El tema es que es uno u otro. O, quizás, ninguno. Los dos, Iturbe y Mora, seguro que no. Difícil. La expectativa de salir campeón tiene eso. Se olvida el resto y se planifica eso. Seis fechas definen todo, aunque las arcas del club sigan siendo las mismas. “Si hace falta voy a hablar yo con el presidente del Porto para quedarme acá”, dice Iturbe, rozagante, con la consciencia de que en ese acá que menciona le están saliendo bien las cosas. La hinchada se emociona y pide que  se quede. Hace seis meses esas populares exigían no sólo que compraran el pase de Rodrigo Mora, si no que pedían que le reservaran una tumba en el centro del césped del Monumental.
¿Y qué hacer?
¿Y con quién quedarse? Iturbe es hoy el elegido, pero recién está comenzando a rendir. El acuerdo con el Porto no tiene opción de renovación de contrato ni de compra. En caso de quedarse, habrá que renegociar con el club portugués y elaborar un nuevo acuerdo con renovadas características: cantidad de dinero y de duración. Una que promete, incluso, más complicaciones: si antes fue compleja la negociación, ahora que juega será más densa. Por lo que los dirigentes de River tienen ciertas dudas sobre la cuestión. Todo supeditado, además, a lo que vaya a suceder en los próximos partidos, ya que la Comisión Directiva evaluará los rendimientos en la parte que quede del torneo, que será la más importante, mientras se siga peleando el campeonato.

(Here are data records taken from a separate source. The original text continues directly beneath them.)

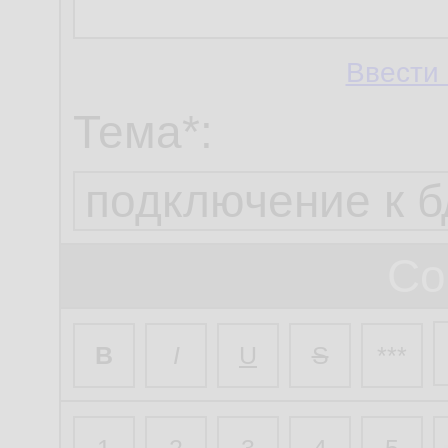
Ввести 
Тема*:
Со
B
I
U
S
***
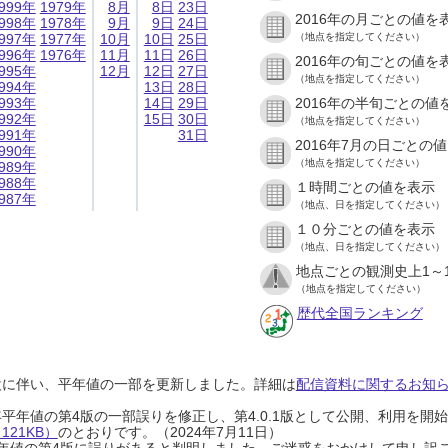
999年
1979年
8月
8日
23日
2016年の月ごとの値を
998年
1978年
9月
9日
24日
997年
1977年
10月
10日
25日
（地点を指定してください）
996年
1976年
11月
11日
26日
2016年の旬ごとの値を
995年
12月
12日
27日
（地点を指定してください）
994年
13日
28日
993年
14日
29日
2016年の半旬ごとの値
992年
15日
30日
（地点を指定してください）
991年
31日
2016年7月の日ごとの
990年
（地点を指定してください）
989年
988年
１時間ごとの値を表示
987年
（地点、日を指定してください）
１０分ごとの値を表示
（地点、日を指定してください）
地点ごとの観測史上1～
（地点を指定してください）
歴代全国ランキング
設に伴い、平年値の一部を更新しました。詳細は
配信資料に関するお知らせ
0年平年値の第4版の一部誤りを修正し、第4.0.1版として公開、利用を
21KB）
のとおりです。（2024年7月11日）
0年平年値の第4版に誤りがあると判明しました。ご迷惑をおかけして申し訳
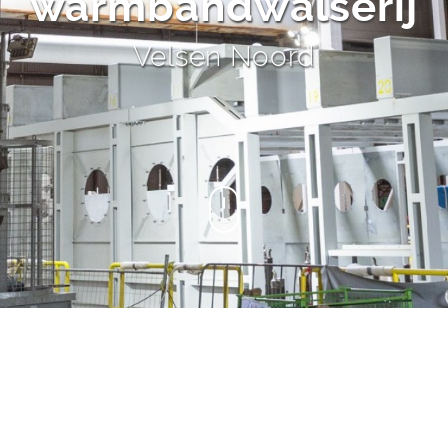
warmbandwalserij
Velsen Noord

Mora tuvo una baja importante en su rendimiento, lo que deja más lejos las negociaciones. La opción de su pase es de 3,5 millones de dólares, que habría que negociar con el Benfica. Es una cifra muy elevada que construiría una fuerte complicación a la hora de resolver la cuestión: hoy lo lógico es pensar que el uruguayo tiene un pie fuera de River, según confirman algunos dirigentes de la institución.
Mora o Iturbe. Uno u otro. El uruguayo está complejo. El otro lo pide a gritos: está viviendo un sueño.